Exercise: Across the entries below, count the lines in which the word "personalized" occurs. Reply with the count alone.

━━━━

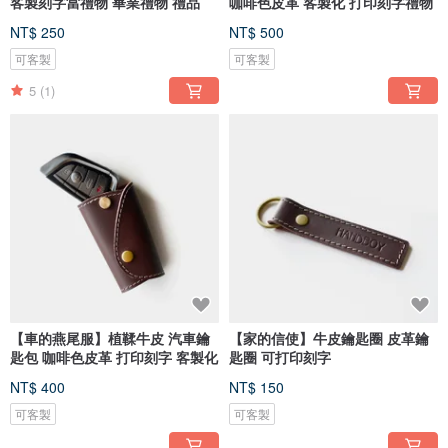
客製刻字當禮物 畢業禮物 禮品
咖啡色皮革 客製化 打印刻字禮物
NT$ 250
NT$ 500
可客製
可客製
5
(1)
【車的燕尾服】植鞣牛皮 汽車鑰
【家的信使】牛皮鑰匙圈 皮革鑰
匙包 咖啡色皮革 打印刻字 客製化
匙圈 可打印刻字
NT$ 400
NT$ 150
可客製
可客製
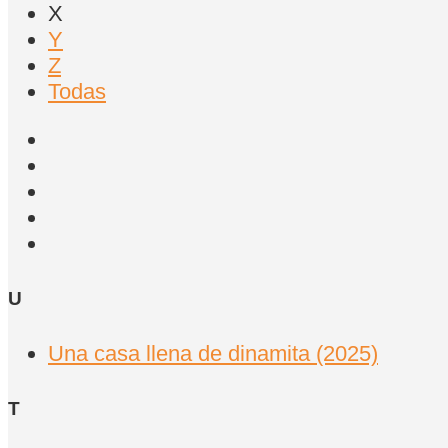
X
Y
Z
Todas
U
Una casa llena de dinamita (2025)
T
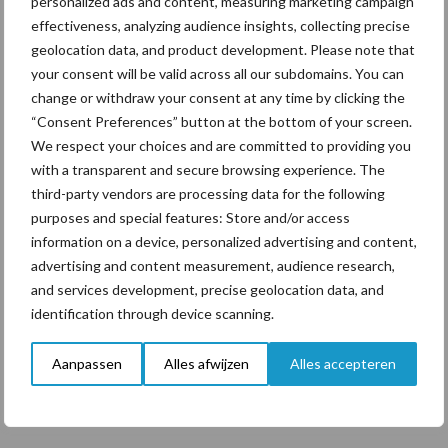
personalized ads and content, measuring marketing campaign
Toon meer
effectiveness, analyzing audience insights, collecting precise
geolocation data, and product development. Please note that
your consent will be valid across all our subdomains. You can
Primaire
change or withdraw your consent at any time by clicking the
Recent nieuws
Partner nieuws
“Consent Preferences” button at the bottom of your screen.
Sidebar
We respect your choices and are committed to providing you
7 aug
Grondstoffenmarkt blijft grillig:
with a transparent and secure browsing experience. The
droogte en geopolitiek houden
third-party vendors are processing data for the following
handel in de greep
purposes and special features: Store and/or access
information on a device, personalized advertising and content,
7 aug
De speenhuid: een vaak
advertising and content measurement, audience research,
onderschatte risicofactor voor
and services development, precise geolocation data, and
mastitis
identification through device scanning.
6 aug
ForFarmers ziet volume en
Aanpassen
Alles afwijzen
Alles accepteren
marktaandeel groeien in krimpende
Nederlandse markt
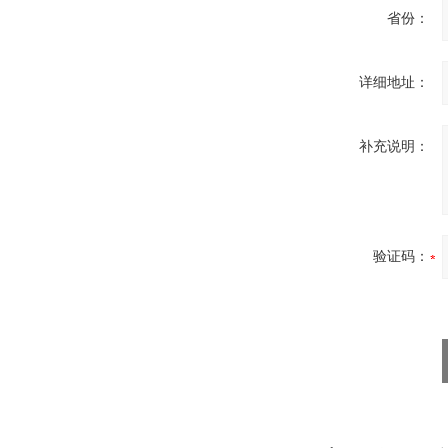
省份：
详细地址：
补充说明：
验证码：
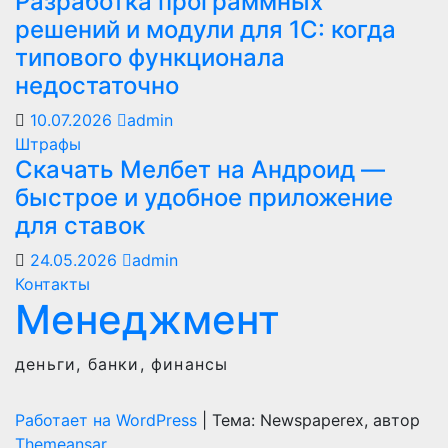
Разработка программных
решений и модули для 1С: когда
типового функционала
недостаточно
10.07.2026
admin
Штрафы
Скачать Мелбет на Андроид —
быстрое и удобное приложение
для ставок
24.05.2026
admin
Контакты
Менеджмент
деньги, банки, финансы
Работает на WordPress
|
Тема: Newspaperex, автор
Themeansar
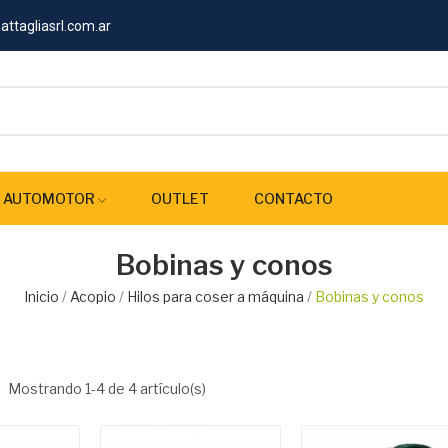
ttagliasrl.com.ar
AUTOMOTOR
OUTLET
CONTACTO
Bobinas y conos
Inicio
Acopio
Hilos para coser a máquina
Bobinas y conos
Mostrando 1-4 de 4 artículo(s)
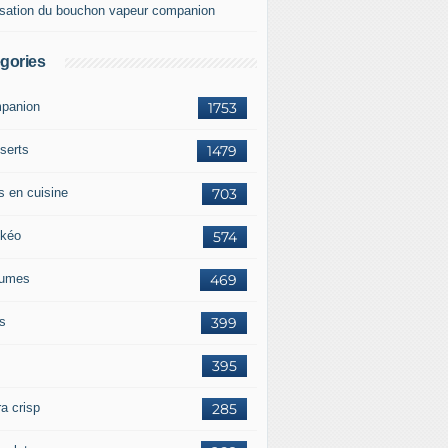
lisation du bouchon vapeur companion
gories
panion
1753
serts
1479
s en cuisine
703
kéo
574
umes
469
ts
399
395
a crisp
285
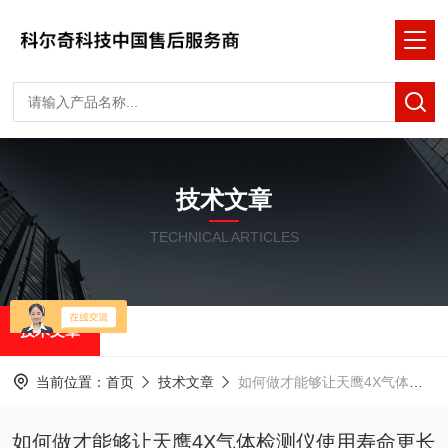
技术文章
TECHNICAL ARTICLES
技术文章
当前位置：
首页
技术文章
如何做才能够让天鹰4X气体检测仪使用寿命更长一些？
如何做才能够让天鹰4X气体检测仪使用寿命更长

━━━━

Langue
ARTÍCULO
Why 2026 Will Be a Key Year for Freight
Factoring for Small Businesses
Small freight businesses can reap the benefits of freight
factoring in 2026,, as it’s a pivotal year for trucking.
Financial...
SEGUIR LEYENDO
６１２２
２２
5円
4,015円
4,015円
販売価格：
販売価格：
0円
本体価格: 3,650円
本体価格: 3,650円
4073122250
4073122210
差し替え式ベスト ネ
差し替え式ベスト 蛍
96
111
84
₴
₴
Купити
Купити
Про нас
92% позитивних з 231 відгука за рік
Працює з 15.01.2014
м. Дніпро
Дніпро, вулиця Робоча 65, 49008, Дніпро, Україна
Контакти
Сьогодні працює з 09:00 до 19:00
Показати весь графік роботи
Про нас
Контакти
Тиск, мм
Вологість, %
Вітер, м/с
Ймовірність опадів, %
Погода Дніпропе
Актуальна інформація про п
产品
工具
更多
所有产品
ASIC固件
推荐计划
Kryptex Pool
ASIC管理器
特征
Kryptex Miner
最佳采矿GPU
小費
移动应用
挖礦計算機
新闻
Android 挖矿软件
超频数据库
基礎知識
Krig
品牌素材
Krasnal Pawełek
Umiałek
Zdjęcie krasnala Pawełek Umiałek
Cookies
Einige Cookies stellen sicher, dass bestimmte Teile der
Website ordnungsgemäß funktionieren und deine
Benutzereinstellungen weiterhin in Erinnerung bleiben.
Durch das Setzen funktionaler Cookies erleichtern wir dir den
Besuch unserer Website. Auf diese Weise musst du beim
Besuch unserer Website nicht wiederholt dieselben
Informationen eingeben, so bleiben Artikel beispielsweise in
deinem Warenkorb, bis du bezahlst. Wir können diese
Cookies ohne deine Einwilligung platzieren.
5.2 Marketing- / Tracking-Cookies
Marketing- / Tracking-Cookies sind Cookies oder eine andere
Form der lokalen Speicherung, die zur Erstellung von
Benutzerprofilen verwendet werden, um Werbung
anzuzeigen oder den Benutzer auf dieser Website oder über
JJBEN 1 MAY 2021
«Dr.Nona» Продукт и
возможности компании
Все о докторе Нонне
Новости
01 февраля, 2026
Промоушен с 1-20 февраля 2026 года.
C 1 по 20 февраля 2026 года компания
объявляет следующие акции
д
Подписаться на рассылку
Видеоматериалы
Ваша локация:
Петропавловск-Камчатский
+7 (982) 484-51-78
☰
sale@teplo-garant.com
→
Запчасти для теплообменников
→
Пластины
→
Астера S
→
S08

━━━━

Output of the task: 2